# Instructions for the task:
Skip the pictures. Set down, word for word, the lines from the start of the material up to and including the line with "Précédent (78, 1579)".

# Data supplied:

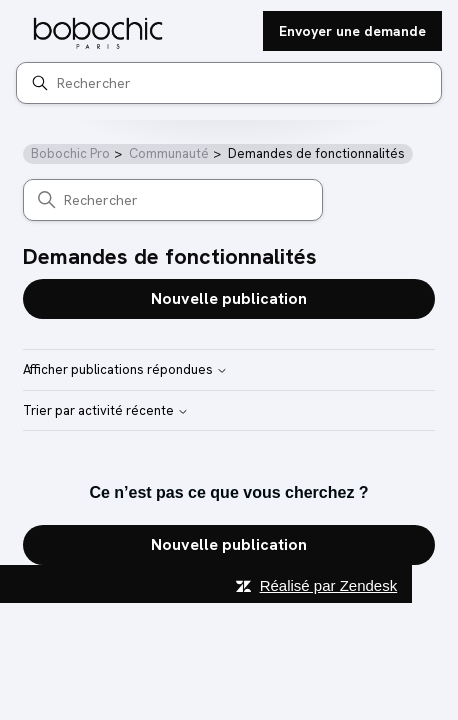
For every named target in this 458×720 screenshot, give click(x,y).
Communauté (169, 153)
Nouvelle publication (229, 298)
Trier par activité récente (106, 411)
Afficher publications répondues (125, 370)
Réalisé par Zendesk (329, 585)
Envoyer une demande (352, 31)
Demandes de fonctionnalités (316, 153)
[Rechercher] (229, 83)
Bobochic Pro (70, 153)
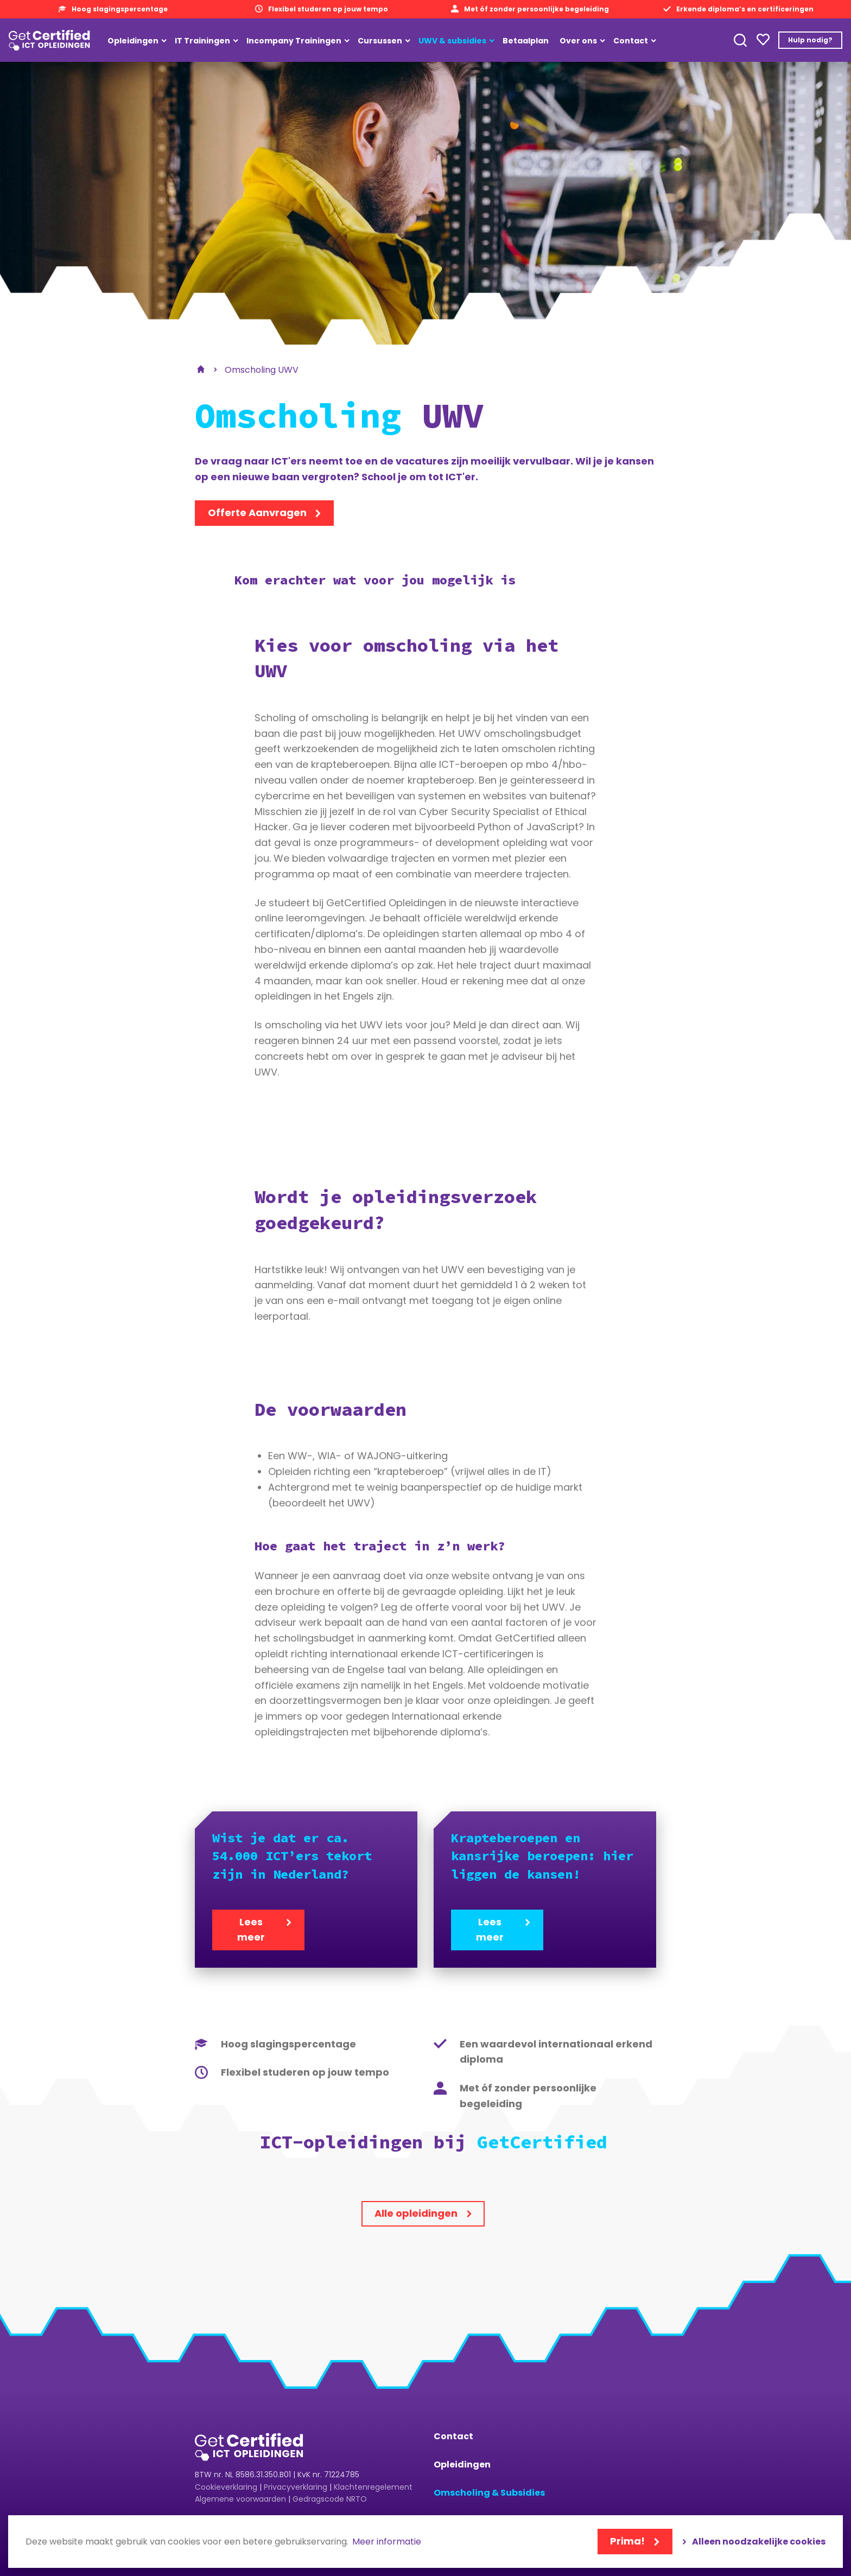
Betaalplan (526, 40)
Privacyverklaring (295, 2487)
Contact (630, 40)
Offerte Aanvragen (257, 512)
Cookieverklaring (226, 2487)
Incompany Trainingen (293, 40)
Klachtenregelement (373, 2487)
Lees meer (251, 1929)
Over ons (578, 40)
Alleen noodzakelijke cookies (758, 2541)
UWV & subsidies (452, 40)
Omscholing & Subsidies (489, 2492)
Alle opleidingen (416, 2213)
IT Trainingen (202, 40)
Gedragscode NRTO (330, 2499)
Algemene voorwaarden (240, 2499)
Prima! (627, 2541)
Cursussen (380, 40)
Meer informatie (386, 2542)
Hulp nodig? (810, 39)
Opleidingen (132, 40)
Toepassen (740, 40)
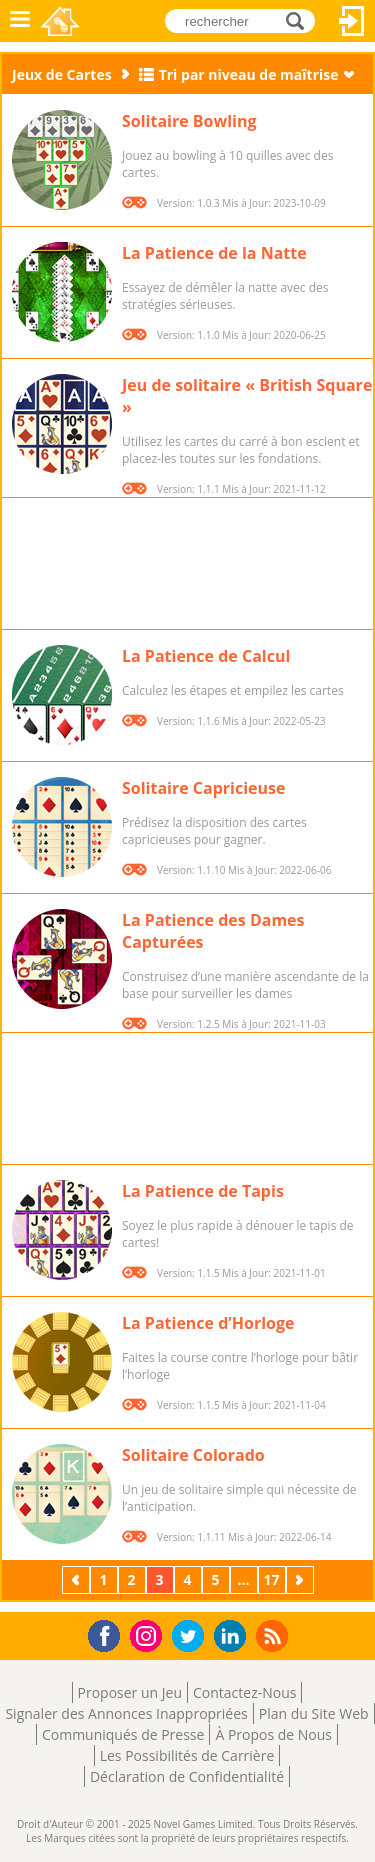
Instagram (149, 1634)
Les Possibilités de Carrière (187, 1755)
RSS (274, 1635)
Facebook (109, 1633)
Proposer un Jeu (130, 1692)
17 (271, 1579)
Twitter (192, 1637)
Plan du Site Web (314, 1713)
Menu (20, 21)
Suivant (302, 1579)
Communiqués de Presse (123, 1734)
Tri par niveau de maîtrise (249, 74)
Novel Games (61, 21)
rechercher (300, 20)
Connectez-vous (352, 21)
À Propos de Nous (273, 1734)
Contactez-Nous (244, 1692)
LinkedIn (233, 1636)
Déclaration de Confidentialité (187, 1776)
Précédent (78, 1579)
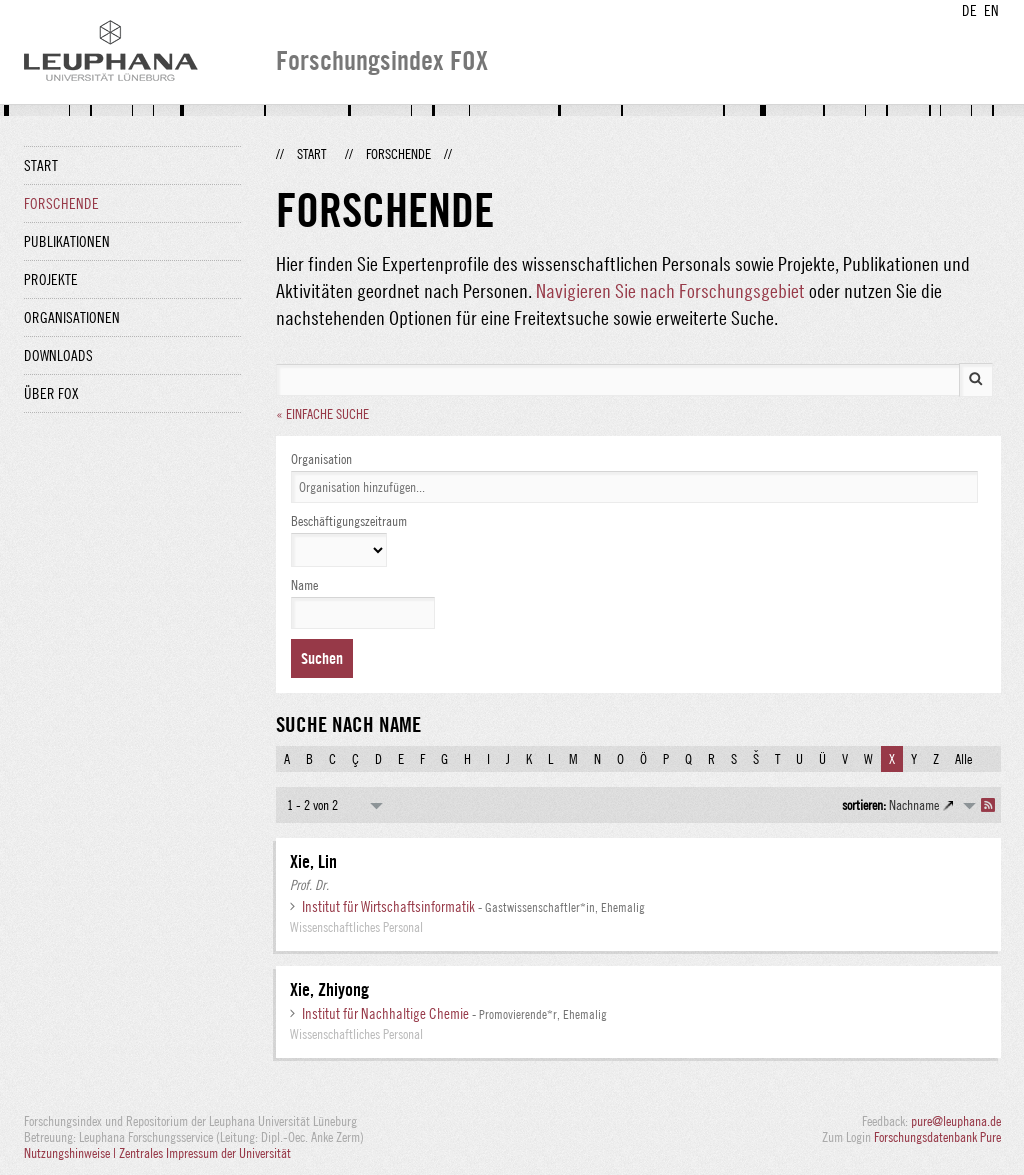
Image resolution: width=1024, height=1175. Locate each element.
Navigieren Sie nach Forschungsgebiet (670, 290)
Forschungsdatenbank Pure (937, 1137)
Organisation (321, 459)
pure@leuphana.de (956, 1121)
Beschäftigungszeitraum (349, 521)
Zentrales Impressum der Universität (205, 1153)
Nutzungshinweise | (71, 1153)
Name (304, 585)
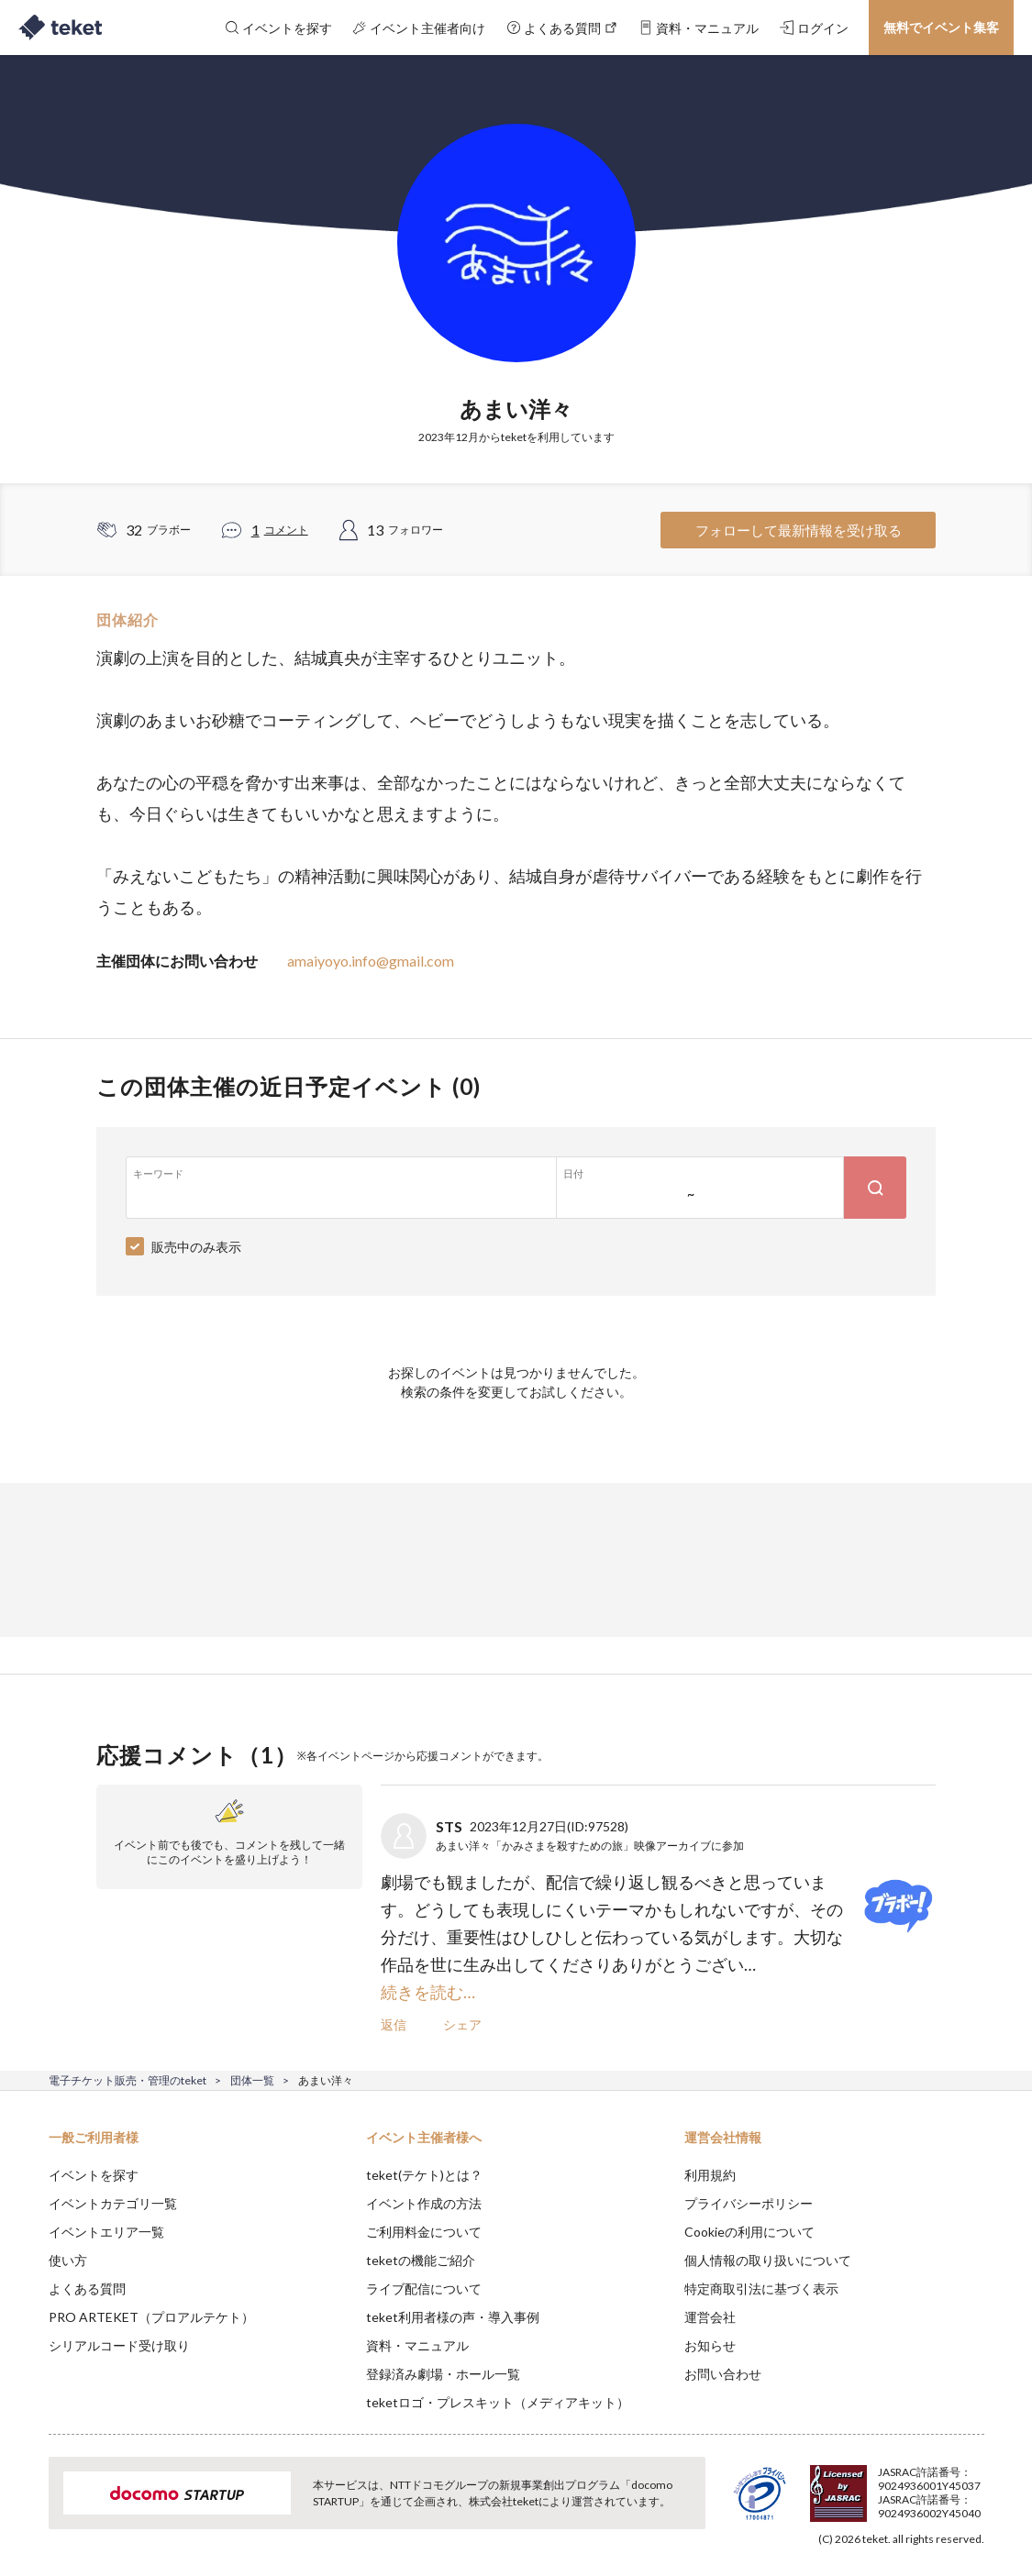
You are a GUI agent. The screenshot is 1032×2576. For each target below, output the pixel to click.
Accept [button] (968, 2484)
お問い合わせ (722, 2374)
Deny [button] (875, 2485)
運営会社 (710, 2317)
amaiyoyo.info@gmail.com (370, 960)
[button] (25, 2508)
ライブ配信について (424, 2288)
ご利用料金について (424, 2231)
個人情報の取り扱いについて (767, 2260)
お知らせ (710, 2345)
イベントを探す (94, 2175)
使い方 (68, 2260)
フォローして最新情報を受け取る (798, 530)
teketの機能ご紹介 (420, 2260)
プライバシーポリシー (748, 2203)
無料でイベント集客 (941, 27)
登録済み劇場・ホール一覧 (443, 2374)
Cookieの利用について (749, 2231)
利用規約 (710, 2175)
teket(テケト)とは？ (424, 2175)
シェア (462, 2024)
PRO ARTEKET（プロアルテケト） (151, 2317)
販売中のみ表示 (196, 1247)
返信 (393, 2024)
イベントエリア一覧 (106, 2231)
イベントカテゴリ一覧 (113, 2203)
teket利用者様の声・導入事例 (452, 2317)
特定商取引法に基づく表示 (761, 2288)
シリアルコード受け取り (119, 2345)
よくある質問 (87, 2288)
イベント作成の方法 (424, 2203)
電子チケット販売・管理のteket (127, 2080)
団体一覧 (252, 2080)
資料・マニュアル (417, 2345)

# Final answer:
For every named target in this 458×720 screenshot, give click(x,y).
Communauté (169, 153)
Nouvelle publication (229, 298)
Trier par activité récente (106, 411)
Afficher publications répondues (125, 370)
Réalisé par Zendesk (329, 585)
Envoyer une demande (352, 31)
Demandes de fonctionnalités (316, 153)
[Rechercher] (229, 83)
Bobochic Pro (70, 153)
Betaalplan (526, 40)
Privacyverklaring (295, 2487)
Contact (630, 40)
Offerte Aanvragen (257, 512)
Cookieverklaring (226, 2487)
Incompany Trainingen (293, 40)
Klachtenregelement (373, 2487)
Lees meer (251, 1929)
Over ons (578, 40)
Alleen noodzakelijke cookies (758, 2541)
UWV & subsidies (452, 40)
Omscholing & Subsidies (489, 2492)
Alle opleidingen (416, 2213)
IT Trainingen (202, 40)
Gedragscode NRTO (330, 2499)
Algemene voorwaarden (240, 2499)
Prima! (627, 2541)
Cursussen (380, 40)
Meer informatie (386, 2542)
Hulp nodig? (810, 39)
Opleidingen (132, 40)
Toepassen (740, 40)
Instagram (149, 1634)
Les Possibilités de Carrière (187, 1755)
RSS (274, 1635)
Facebook (109, 1633)
Proposer un Jeu (130, 1692)
17 (271, 1579)
Twitter (192, 1637)
Plan du Site Web (314, 1713)
Menu (20, 21)
Suivant (302, 1579)
Communiqués de Presse (123, 1734)
Tri par niveau de maîtrise (249, 74)
Novel Games (61, 21)
rechercher (300, 20)
Connectez-vous (352, 21)
À Propos de Nous (273, 1734)
Contactez-Nous (244, 1692)
LinkedIn (233, 1636)
Déclaration de Confidentialité (187, 1776)
Précédent (78, 1579)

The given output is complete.